O processo de construção da autonomia só poderá se dar no interno da Igreja se cada um de seus membros tiverem a consciência de que nela não pode haver objetos, mas sujeitos. Por que se não for assim, a relação que se der entre um ser sujeito e outro que ainda não se processou como sujeito, vai haver relação de dominação. Então, não haverá comunhão. Mas quando o sujeito propicia que o outro que não é, também consiga construir sua autonomia, então haverá um processo de libertação das duas partes.

Para sair da heteronomia será preciso “desmontar o que causa o imobilismo, a passividade, a mesmice. Será preciso um trabalho em que haja  participação ( que não é fazer tudo sozinho) dos objetivos e fins da instituição através de discussões, decisões, não substituindo papeis, mas no sentido da corresponsabilidade. Por isso, a realidade de poder autoritário é “desumanizante” porque atinge quem domina e quem se aliena, “nega aos dois a liberdade de ser mais, criativo e criador.” (Freire)

É preciso reconhecer que do Vaticano II para cá, muitas formas de atuação do laicato foram lançadas e que nesses 50 anos pós Concilio o laicato sempre esteve no centro das ações mais ousadas da Igreja no mundo e nas práticas ministeriais mais criativas dentro da Igreja. Inclusive fomos chamados a sermos protagonistas da Nova Evangelização. Porém, sem autonomia não se pode ser protagonista de nada.

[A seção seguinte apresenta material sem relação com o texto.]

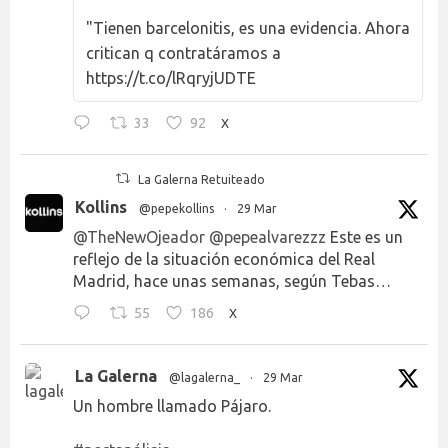
"Tienen barcelonitis, es una evidencia. Ahora
critican q contratáramos a
https://t.co/lRqryjUDTE
33
92
X
La Galerna Retuiteado
Kollins
@pepekollins
·
29 Mar
@TheNewOjeador
@pepealvarezzz
Este es un
reflejo de la situación económica del Real
Madrid, hace unas semanas, según Tebas…
55
186
X
La Galerna
@lagalerna_
·
29 Mar
Un hombre llamado Pájaro.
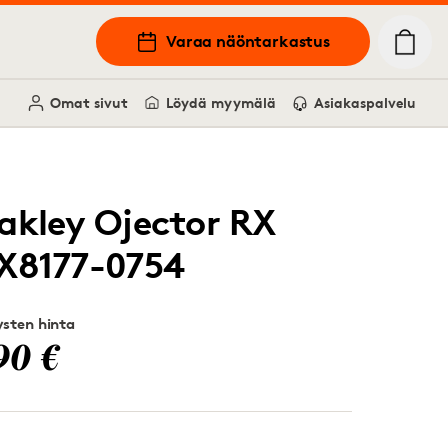
Varaa näöntarkastus
Omat sivut
Löydä myymälä
Asiakaspalvelu
akley Ojector RX
X8177-0754
sten hinta
90 €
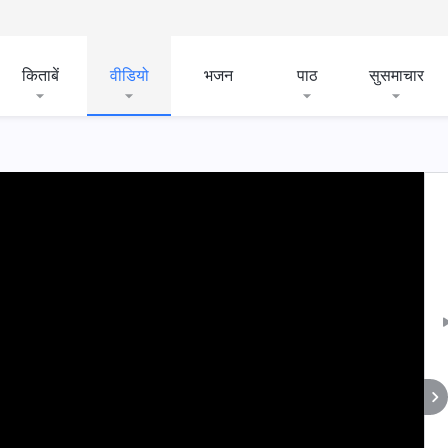
किताबें
वीडियो
भजन
पाठ
सुसमाचार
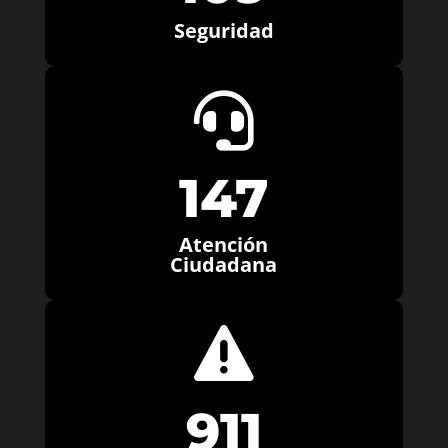
Seguridad

147
Atención
Ciudadana

911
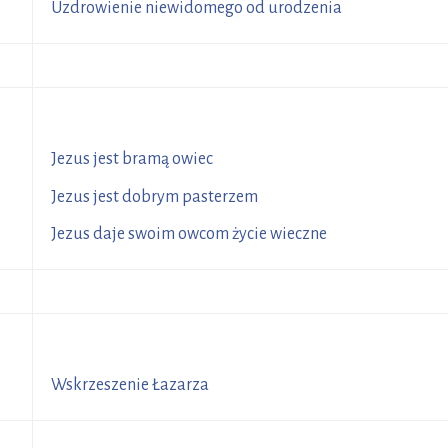
2
Uzdrowienie niewidomego od urodzenia
R
0
Jezus jest bramą owiec
8
Jezus jest dobrym pasterzem
30
Jezus daje swoim owcom życie wieczne
R
Wskrzeszenie Łazarza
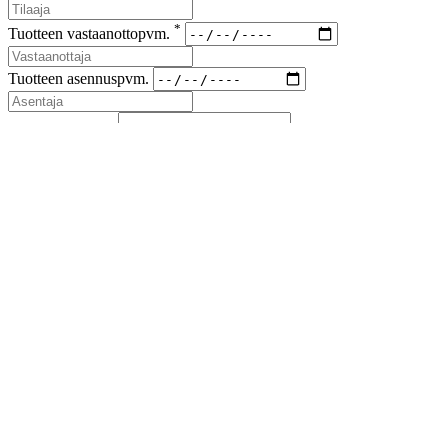
*
Tuotteen vastaanottopvm.
Tuotteen asennuspvm.
*
Korvaus vaade
*
Lähetyskoodi
Kuvat viallisesta tuotteesta ja korvausvaateen liitteet (kuitit kuluista)
liitteenä sähköpostiin sales(at)airfil.eu
Reklamoituja tuotteita ei saa hävittää, ennen kuin reklamaatio
on loppuun käsitelty
Jos reklamaatio koskee kolmansia tai useampia osapuolia, on
niistä ilmoitettava myyjälle
Lähetä reklamaatioilmoitus
Sulje
Lataa esite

Mas para que a autonomia seja uma realidade e não um projeto exige-se uma mudança de mentalidade que não é só interior, é fruto das experiências conjuntas da comunidade, da relação entre sujeitos, não pode ser uma coisa que venha de cima para baixo, pensada por alguém, para outro realizar. Não é só chamamento para o laicato, mas para toda a Igreja, numa ousada renovação de estruturas, para não se repetir um passado onde  o laicato ou era tutelado ou agia por procuração. 

Então, o desafio é retomar o espírito renovador do Concílio Vaticano II , pois ele representou e ainda representa um momento privilegiado do Espírito Santo, que nos permite sonhar novamente com uma Igreja, comunidade de irmãos autônomos,  sem divisões, sem privilégios, toda ministerial, baseada no batismo que consagra todos os irmãos na responsabilidade pela Igreja e pelo mundo. É dessa autonomia que eu falo, necessária para se viver a comunhão.